Saved data entries:
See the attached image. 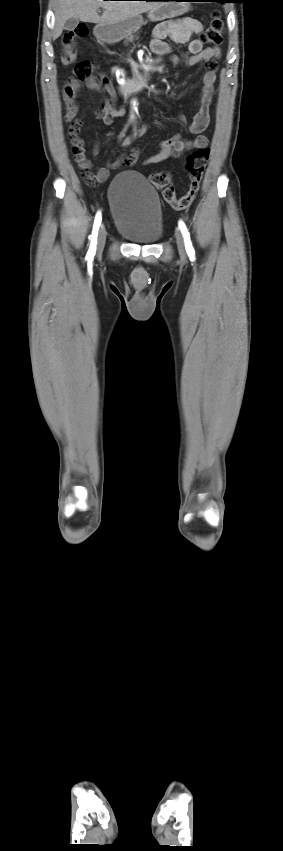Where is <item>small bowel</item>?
<instances>
[{
    "label": "small bowel",
    "mask_w": 283,
    "mask_h": 851,
    "mask_svg": "<svg viewBox=\"0 0 283 851\" xmlns=\"http://www.w3.org/2000/svg\"><path fill=\"white\" fill-rule=\"evenodd\" d=\"M201 31L202 24L198 20L191 18L165 21L157 25L154 30L153 39L151 41V48L154 53L160 56L169 55L171 53V47L164 41V39L170 37L176 43H188V51L191 54L184 61L177 56H171L173 64L195 66L201 65L207 61L208 62L206 64L207 71L203 76V84L198 101L199 110L188 126L189 131L196 135L195 138L187 139L180 135H175L170 139L163 140L159 145L158 151L154 155L145 159L143 161V165L157 164L170 157L177 158L188 150L206 147L208 144V138L203 135L202 132L208 127L210 121L209 107L212 101L214 84L216 81L214 71L217 69L216 61L210 59L218 57L220 50L218 47H204L203 42L200 39L191 40V36L193 34L200 33ZM91 73L92 65L88 62L79 63L74 67V76L66 82L63 90V98L66 107L65 120L67 122H72L68 129V134L72 144L74 159L83 172L84 177L91 183H102L108 179L109 169H115L122 165H134L138 159L139 151L138 149H132L129 153L122 155L118 159L109 161L106 167L98 168H95L92 161L87 157L84 141L80 137L82 123L80 119L76 118L79 111V107L76 103L77 94L83 88L100 93L107 92V95L110 97L115 96L117 93L115 87L110 86L108 82L104 80L101 84L97 78L91 75ZM124 113L125 111L123 108L116 107L110 99H104L101 111L97 114V117L101 119L105 125H111L113 118L123 116ZM180 120L185 122V118L183 116H180ZM147 128V126L144 127L140 131L139 135L143 134ZM133 139L134 137L127 138L123 143L124 146L128 147ZM98 151V145H95L93 154L97 155Z\"/></svg>",
    "instance_id": "obj_1"
}]
</instances>
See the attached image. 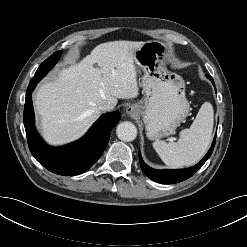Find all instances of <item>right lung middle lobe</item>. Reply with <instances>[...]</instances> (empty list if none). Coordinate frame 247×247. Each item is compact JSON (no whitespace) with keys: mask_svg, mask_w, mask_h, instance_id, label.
<instances>
[{"mask_svg":"<svg viewBox=\"0 0 247 247\" xmlns=\"http://www.w3.org/2000/svg\"><path fill=\"white\" fill-rule=\"evenodd\" d=\"M61 55V51H57L54 54H52L49 58H47L37 69L34 78L32 80H40L42 77H44L47 72L56 64L57 60L59 59Z\"/></svg>","mask_w":247,"mask_h":247,"instance_id":"obj_1","label":"right lung middle lobe"}]
</instances>
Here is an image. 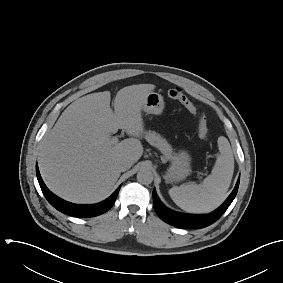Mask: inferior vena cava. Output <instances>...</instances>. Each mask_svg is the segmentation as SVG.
Masks as SVG:
<instances>
[{
    "instance_id": "1",
    "label": "inferior vena cava",
    "mask_w": 283,
    "mask_h": 283,
    "mask_svg": "<svg viewBox=\"0 0 283 283\" xmlns=\"http://www.w3.org/2000/svg\"><path fill=\"white\" fill-rule=\"evenodd\" d=\"M131 166H132V162L126 159L120 160L117 163V167L121 172L128 170Z\"/></svg>"
}]
</instances>
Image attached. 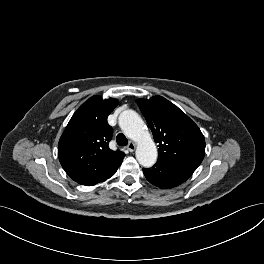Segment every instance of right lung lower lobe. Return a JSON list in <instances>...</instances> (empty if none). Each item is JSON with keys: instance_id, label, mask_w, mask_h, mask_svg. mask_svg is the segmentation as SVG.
Returning <instances> with one entry per match:
<instances>
[{"instance_id": "98d812e1", "label": "right lung lower lobe", "mask_w": 264, "mask_h": 264, "mask_svg": "<svg viewBox=\"0 0 264 264\" xmlns=\"http://www.w3.org/2000/svg\"><path fill=\"white\" fill-rule=\"evenodd\" d=\"M121 163L117 164L115 167H113L110 171H108L106 174H104L100 178L96 179L95 181H93L89 184H86V186H93L99 182H103V181L107 180L108 178H110L111 176H113L115 174V172L117 171V169L121 165Z\"/></svg>"}]
</instances>
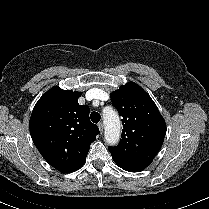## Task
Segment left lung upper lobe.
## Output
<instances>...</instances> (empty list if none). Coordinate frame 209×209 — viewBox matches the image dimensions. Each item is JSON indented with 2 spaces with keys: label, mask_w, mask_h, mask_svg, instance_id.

> **THE TASK**:
Write out the line containing "Segment left lung upper lobe." and every line after it through the end of the entries. Keep each one exactly as it is, and add nothing.

> **RESPONSE BELOW**:
Segment left lung upper lobe.
## Output
<instances>...</instances> (empty list if none). Coordinate frame 209×209 — viewBox matches the image dimensions. Each item is JSON indented with 2 spaces with keys: label, mask_w, mask_h, mask_svg, instance_id.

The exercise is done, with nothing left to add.